◆ What to produce ◆
In the entries below, some lines contain "base"; work out how many and answer with the figure only.

◆ Input material ◆
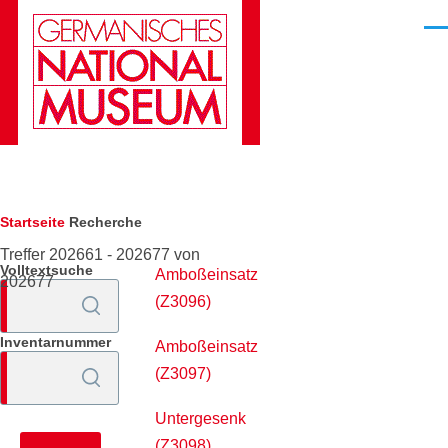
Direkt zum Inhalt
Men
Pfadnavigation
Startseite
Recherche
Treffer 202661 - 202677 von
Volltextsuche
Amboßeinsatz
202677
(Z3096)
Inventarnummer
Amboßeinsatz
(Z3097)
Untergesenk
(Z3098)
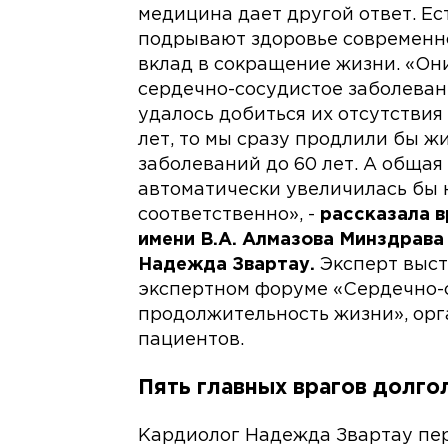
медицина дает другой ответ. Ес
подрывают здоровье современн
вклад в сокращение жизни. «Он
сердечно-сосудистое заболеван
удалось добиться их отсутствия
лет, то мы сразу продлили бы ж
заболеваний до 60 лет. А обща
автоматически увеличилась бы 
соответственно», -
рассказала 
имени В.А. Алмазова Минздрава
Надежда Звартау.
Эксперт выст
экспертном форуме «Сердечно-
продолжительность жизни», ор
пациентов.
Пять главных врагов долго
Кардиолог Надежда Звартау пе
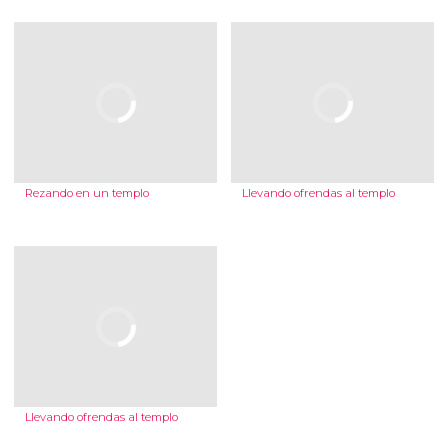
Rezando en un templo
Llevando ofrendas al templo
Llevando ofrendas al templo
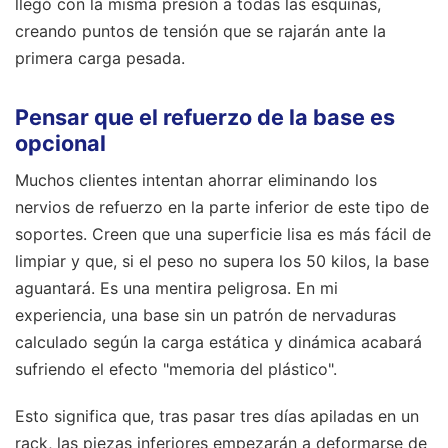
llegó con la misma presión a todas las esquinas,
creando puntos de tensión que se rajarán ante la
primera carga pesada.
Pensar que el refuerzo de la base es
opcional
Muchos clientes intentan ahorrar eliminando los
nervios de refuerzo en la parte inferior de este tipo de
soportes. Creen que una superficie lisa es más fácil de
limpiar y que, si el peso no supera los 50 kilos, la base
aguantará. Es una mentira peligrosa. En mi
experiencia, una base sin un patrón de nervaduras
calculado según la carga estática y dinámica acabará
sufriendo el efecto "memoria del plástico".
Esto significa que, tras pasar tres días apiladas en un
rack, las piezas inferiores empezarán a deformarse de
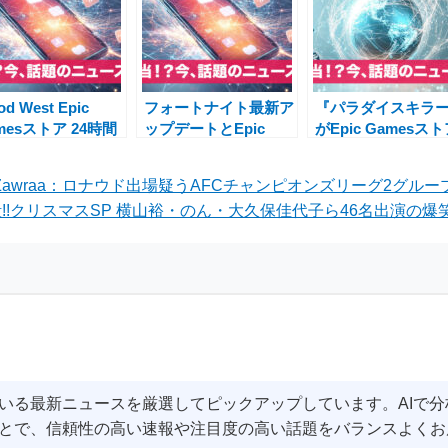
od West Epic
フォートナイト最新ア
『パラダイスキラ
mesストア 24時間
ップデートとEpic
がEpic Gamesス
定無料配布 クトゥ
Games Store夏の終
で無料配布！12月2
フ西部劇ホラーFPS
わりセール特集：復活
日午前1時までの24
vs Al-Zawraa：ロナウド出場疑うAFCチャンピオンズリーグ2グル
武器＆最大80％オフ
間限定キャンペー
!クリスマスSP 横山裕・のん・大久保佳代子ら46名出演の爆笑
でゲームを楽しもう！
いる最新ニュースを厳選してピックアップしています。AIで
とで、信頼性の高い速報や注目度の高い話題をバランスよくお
...
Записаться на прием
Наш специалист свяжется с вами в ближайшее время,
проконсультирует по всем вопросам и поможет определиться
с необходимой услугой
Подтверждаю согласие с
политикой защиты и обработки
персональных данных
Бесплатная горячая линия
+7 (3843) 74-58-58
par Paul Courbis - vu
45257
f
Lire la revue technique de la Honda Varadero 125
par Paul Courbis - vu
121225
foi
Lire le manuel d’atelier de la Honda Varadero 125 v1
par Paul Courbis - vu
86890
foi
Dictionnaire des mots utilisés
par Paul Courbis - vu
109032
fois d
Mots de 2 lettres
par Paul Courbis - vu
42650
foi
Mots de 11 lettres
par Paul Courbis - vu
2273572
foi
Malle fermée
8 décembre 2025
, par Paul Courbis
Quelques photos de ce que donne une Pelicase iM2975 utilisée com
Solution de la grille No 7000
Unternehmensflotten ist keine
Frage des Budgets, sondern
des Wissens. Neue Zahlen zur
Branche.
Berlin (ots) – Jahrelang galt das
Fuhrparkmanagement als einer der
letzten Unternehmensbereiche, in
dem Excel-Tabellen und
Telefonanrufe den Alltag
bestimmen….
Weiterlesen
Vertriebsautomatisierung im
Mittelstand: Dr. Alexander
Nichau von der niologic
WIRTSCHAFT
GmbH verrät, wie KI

◆ Task result ◆
3